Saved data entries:
◇ ◇ ◇ ◇
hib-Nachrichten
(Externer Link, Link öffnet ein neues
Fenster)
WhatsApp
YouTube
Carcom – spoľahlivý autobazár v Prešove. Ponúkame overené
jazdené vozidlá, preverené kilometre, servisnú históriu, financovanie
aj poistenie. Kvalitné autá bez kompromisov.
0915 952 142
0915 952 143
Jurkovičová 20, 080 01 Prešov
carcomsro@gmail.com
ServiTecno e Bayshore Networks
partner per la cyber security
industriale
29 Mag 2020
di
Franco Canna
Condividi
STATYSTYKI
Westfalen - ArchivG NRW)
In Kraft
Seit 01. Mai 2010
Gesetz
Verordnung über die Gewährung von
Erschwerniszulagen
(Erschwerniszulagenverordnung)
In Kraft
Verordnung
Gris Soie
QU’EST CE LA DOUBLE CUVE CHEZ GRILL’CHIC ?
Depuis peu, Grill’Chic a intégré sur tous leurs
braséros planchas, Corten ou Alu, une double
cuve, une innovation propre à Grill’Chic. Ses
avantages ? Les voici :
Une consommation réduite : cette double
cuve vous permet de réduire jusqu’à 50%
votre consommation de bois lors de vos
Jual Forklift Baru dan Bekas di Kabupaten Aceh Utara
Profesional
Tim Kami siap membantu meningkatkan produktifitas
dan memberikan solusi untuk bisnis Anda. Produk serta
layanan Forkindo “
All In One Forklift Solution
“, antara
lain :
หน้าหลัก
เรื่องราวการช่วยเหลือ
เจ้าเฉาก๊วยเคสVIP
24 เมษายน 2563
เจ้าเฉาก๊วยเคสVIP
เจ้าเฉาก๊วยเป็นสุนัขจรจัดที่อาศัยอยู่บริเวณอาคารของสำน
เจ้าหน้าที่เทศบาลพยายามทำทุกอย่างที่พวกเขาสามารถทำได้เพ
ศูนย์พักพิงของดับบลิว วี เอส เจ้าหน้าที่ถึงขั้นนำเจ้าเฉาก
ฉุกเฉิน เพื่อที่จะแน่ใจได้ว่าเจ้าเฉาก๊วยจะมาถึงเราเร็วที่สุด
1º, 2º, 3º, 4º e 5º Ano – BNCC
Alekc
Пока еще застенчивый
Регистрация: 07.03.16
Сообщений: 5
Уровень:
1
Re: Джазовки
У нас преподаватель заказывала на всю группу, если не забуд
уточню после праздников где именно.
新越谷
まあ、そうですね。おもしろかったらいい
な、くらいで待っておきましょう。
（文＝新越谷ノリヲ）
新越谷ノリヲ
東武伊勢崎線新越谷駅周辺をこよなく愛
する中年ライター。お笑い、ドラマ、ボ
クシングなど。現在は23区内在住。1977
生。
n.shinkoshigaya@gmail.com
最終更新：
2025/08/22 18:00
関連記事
◇ ◇ ◇ ◇
Exercise:
The answer must be every line of the records that holds the string "gmail".

Exercise answer:
carcomsro@gmail.com
n.shinkoshigaya@gmail.com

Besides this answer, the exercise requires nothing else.